Could you find every line in the records below that contains the word "bounding" and copy it?

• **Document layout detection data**
* * *
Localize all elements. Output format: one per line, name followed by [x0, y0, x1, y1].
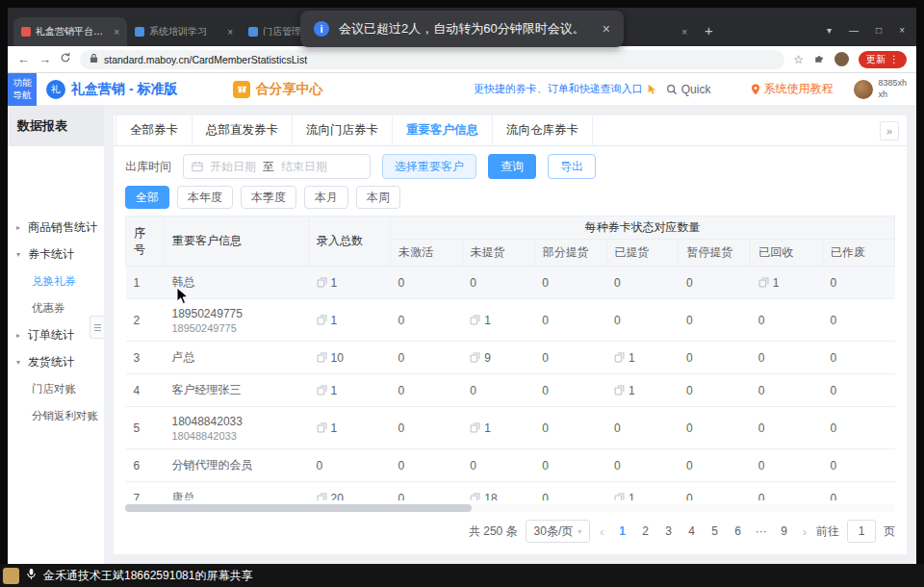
minimize-button[interactable]: —	[849, 25, 859, 36]
back-icon[interactable]: ←	[17, 52, 30, 66]
quick-filter-button[interactable]: 全部	[125, 186, 169, 209]
sidebar-item[interactable]: ▸商品销售统计	[8, 214, 104, 241]
content-tab[interactable]: 总部直发券卡	[192, 115, 293, 145]
count-link-icon[interactable]	[470, 422, 480, 433]
forward-icon[interactable]: →	[38, 52, 51, 66]
count-link-icon[interactable]	[317, 277, 327, 288]
count-value: 0	[758, 492, 765, 501]
count-cell-content: 1	[317, 384, 383, 397]
function-nav-line2: 导航	[13, 89, 32, 101]
page-number[interactable]: 3	[660, 524, 678, 538]
count-cell-content: 0	[686, 459, 743, 472]
page-size-select[interactable]: 30条/页 ▾	[526, 520, 591, 543]
extensions-icon[interactable]	[813, 51, 825, 68]
sidebar-subitem[interactable]: 门店对账	[8, 375, 104, 402]
browser-navbar: ← → standard.maboy.cn/CardMemberStatisti…	[8, 46, 916, 73]
table-row[interactable]: 4客户经理张三10001000	[126, 374, 895, 407]
app-content: 数据报表 ▸商品销售统计▾券卡统计兑换礼券优惠券▸订单统计▾发货统计门店对账分销…	[8, 106, 916, 564]
count-cell-content: 0	[831, 351, 887, 365]
browser-profile-avatar[interactable]	[834, 52, 849, 66]
count-link-icon[interactable]	[614, 385, 625, 396]
tab-close-icon[interactable]: ×	[114, 27, 119, 38]
table-row[interactable]: 3卢总100901000	[126, 342, 895, 374]
quick-filter-button[interactable]: 本季度	[241, 186, 296, 209]
content-tab[interactable]: 重要客户信息	[392, 115, 493, 145]
maximize-button[interactable]: □	[876, 25, 882, 36]
goto-page-input[interactable]: 1	[847, 520, 876, 543]
sidebar-subitem[interactable]: 分销返利对账	[8, 402, 104, 429]
sidebar-item[interactable]: ▾发货统计	[8, 348, 104, 375]
table-row[interactable]: 6分销代理的会员00000000	[126, 449, 895, 482]
count-link-icon[interactable]	[758, 277, 769, 288]
prev-page-button[interactable]: ‹	[598, 524, 605, 539]
browser-update-button[interactable]: 更新 ⋮	[859, 51, 907, 68]
browser-tab[interactable]: 礼盒营销平台管理中心×	[13, 17, 127, 46]
toast-close-icon[interactable]: ×	[603, 21, 610, 37]
quick-entry-tip[interactable]: 更快捷的券卡、订单和快递查询入口	[474, 82, 643, 96]
count-link-icon[interactable]	[614, 352, 625, 363]
tutorial-link[interactable]: 系统使用教程	[751, 81, 833, 97]
tab-menu-icon[interactable]: ▾	[827, 25, 832, 36]
refresh-icon[interactable]	[60, 52, 71, 66]
content-tab[interactable]: 流向仓库券卡	[492, 115, 593, 145]
quick-filter-button[interactable]: 本年度	[177, 186, 233, 209]
horizontal-scrollbar[interactable]	[125, 504, 895, 512]
page-number[interactable]: 4	[683, 524, 701, 538]
page-number[interactable]: 9	[776, 524, 793, 538]
tab-close-icon[interactable]: ×	[681, 27, 687, 38]
count-link-icon[interactable]	[317, 352, 327, 363]
quick-search[interactable]: Quick	[666, 83, 711, 96]
microphone-icon[interactable]	[26, 567, 37, 584]
status-count-cell: 1	[606, 482, 679, 501]
count-link-icon[interactable]	[470, 352, 480, 363]
column-header-status: 已作废	[823, 240, 895, 267]
sidebar-title: 数据报表	[8, 106, 104, 146]
page-ellipsis[interactable]: ···	[753, 524, 770, 538]
content-tab[interactable]: 流向门店券卡	[292, 115, 393, 145]
address-bar[interactable]: standard.maboy.cn/CardMemberStatisticsLi…	[80, 50, 784, 69]
date-range-input[interactable]: 开始日期 至 结束日期	[183, 154, 371, 179]
table-row[interactable]: 2189502497751895024977510100000	[126, 299, 895, 342]
search-button[interactable]: 查询	[488, 154, 536, 179]
tabs-overflow-button[interactable]: »	[880, 121, 899, 140]
count-value: 0	[831, 276, 837, 290]
window-close-button[interactable]: ×	[899, 25, 905, 36]
count-link-icon[interactable]	[470, 315, 480, 325]
tab-close-icon[interactable]: ×	[227, 27, 233, 38]
new-tab-button[interactable]: +	[705, 22, 713, 38]
browser-tab[interactable]: 系统培训学习×	[127, 17, 241, 46]
table-row[interactable]: 1韩总10000010	[126, 267, 895, 299]
status-count-cell: 0	[679, 449, 751, 482]
bookmark-icon[interactable]: ☆	[793, 53, 804, 66]
quick-filter-button[interactable]: 本周	[356, 186, 400, 209]
user-box[interactable]: 8385xh xh	[854, 78, 907, 100]
count-link-icon[interactable]	[317, 422, 327, 433]
sidebar-subitem[interactable]: 兑换礼券	[8, 268, 104, 294]
user-avatar[interactable]	[854, 80, 873, 99]
count-link-icon[interactable]	[614, 493, 625, 500]
page-number[interactable]: 2	[637, 524, 654, 538]
count-link-icon[interactable]	[317, 315, 327, 325]
share-center-link[interactable]: 合分享中心	[233, 81, 322, 98]
next-page-button[interactable]: ›	[801, 524, 808, 539]
count-link-icon[interactable]	[317, 493, 327, 500]
table-row[interactable]: 5180488420331804884203310100000	[126, 407, 895, 449]
export-button[interactable]: 导出	[548, 154, 596, 179]
page-number[interactable]: 5	[706, 524, 724, 538]
scrollbar-thumb[interactable]	[125, 504, 472, 512]
content-tab[interactable]: 全部券卡	[116, 115, 192, 145]
sidebar-collapse-toggle[interactable]	[90, 316, 104, 339]
count-link-icon[interactable]	[470, 493, 480, 500]
share-user-avatar	[3, 568, 19, 584]
function-nav-button[interactable]: 功能 导航	[8, 73, 37, 106]
page-number[interactable]: 6	[730, 524, 747, 538]
row-index-cell: 2	[126, 299, 165, 342]
count-cell-content: 0	[470, 384, 526, 397]
sidebar-item[interactable]: ▾券卡统计	[8, 241, 104, 268]
quick-filter-button[interactable]: 本月	[304, 186, 348, 209]
count-link-icon[interactable]	[317, 385, 327, 396]
select-customer-button[interactable]: 选择重要客户	[382, 154, 476, 179]
page-number[interactable]: 1	[614, 524, 631, 538]
table-row[interactable]: 7唐总2001801000	[126, 482, 895, 501]
site-security-icon[interactable]	[90, 53, 98, 65]
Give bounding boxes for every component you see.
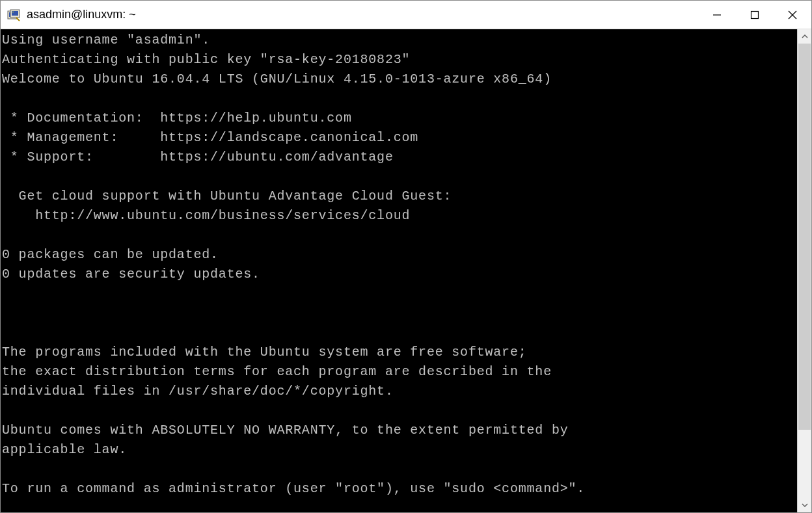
maximize-button[interactable]	[736, 1, 774, 29]
window-title: asadmin@linuxvm: ~	[27, 8, 698, 21]
chevron-down-icon	[802, 502, 808, 508]
window-controls	[698, 1, 811, 29]
scrollbar-thumb[interactable]	[798, 44, 811, 430]
chevron-up-icon	[802, 33, 808, 40]
title-bar[interactable]: asadmin@linuxvm: ~	[1, 1, 811, 29]
svg-rect-7	[751, 11, 759, 18]
putty-window: asadmin@linuxvm: ~ Using username "asadm	[0, 0, 812, 513]
close-icon	[788, 10, 797, 20]
svg-rect-4	[12, 12, 14, 12]
terminal-container: Using username "asadmin". Authenticating…	[1, 29, 811, 512]
maximize-icon	[750, 10, 759, 20]
vertical-scrollbar[interactable]	[797, 29, 811, 512]
putty-icon	[7, 8, 20, 21]
scrollbar-up-arrow[interactable]	[798, 29, 811, 44]
minimize-icon	[712, 10, 722, 20]
scrollbar-down-arrow[interactable]	[798, 498, 811, 512]
terminal-output[interactable]: Using username "asadmin". Authenticating…	[1, 29, 797, 512]
close-button[interactable]	[774, 1, 811, 29]
scrollbar-track[interactable]	[798, 44, 811, 498]
minimize-button[interactable]	[698, 1, 736, 29]
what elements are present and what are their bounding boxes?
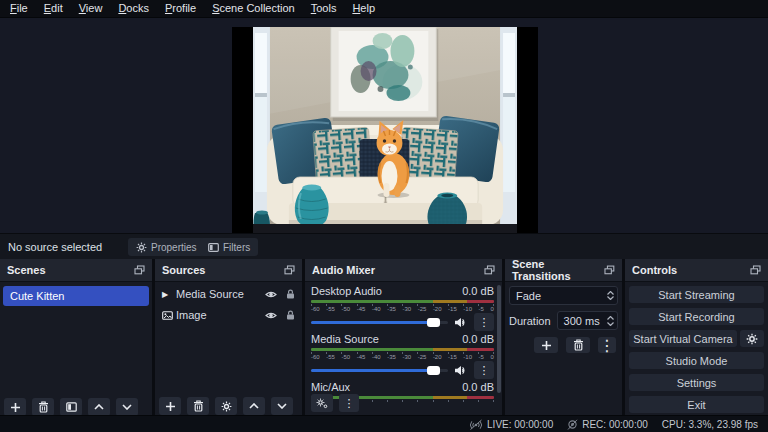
* * *
• **YOUR RESPONSE**
Give bounding boxes for every component you see.
what elements are present and what are their bounding boxes?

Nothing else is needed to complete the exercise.